## WHAT YOU SHOULD DO
Output begins at the line with "внутренней стороны рук достаточно одной" and ends at the last line of the records below. Copy each line in that span exactly, and leave out pictures.
::: DATA IN THIS EXERCISE
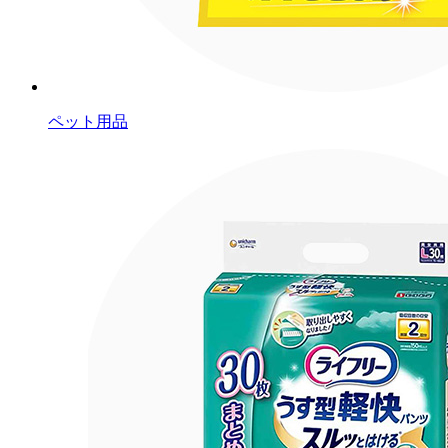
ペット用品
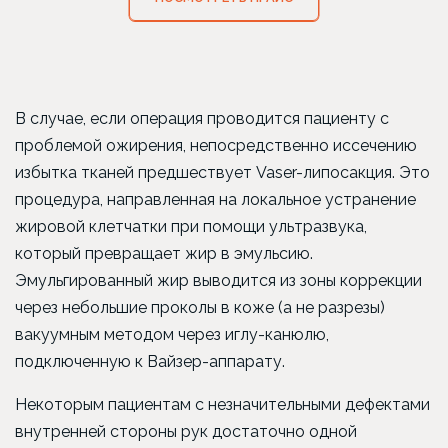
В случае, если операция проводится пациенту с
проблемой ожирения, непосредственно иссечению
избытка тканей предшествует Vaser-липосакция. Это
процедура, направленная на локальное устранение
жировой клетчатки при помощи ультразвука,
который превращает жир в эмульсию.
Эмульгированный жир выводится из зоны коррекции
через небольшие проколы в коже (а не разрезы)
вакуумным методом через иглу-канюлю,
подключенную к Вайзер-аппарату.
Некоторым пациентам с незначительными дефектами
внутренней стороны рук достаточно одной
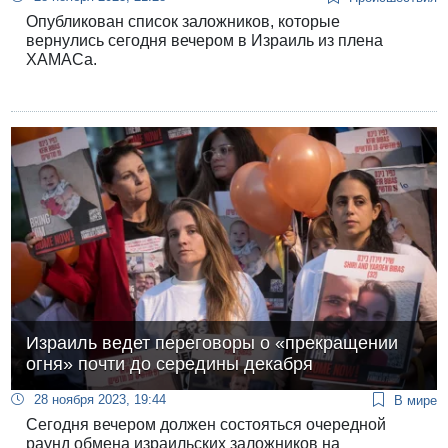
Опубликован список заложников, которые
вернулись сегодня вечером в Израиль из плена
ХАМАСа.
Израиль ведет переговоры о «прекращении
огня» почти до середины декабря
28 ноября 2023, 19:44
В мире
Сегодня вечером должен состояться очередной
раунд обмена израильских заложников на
::::::
## TASK OUTPUT
внутренней стороны рук достаточно одной
Опубликован список заложников, которые
вернулись сегодня вечером в Израиль из плена
ХАМАСа.
Израиль ведет переговоры о «прекращении
огня» почти до середины декабря
28 ноября 2023, 19:44
В мире
Сегодня вечером должен состояться очередной
раунд обмена израильских заложников на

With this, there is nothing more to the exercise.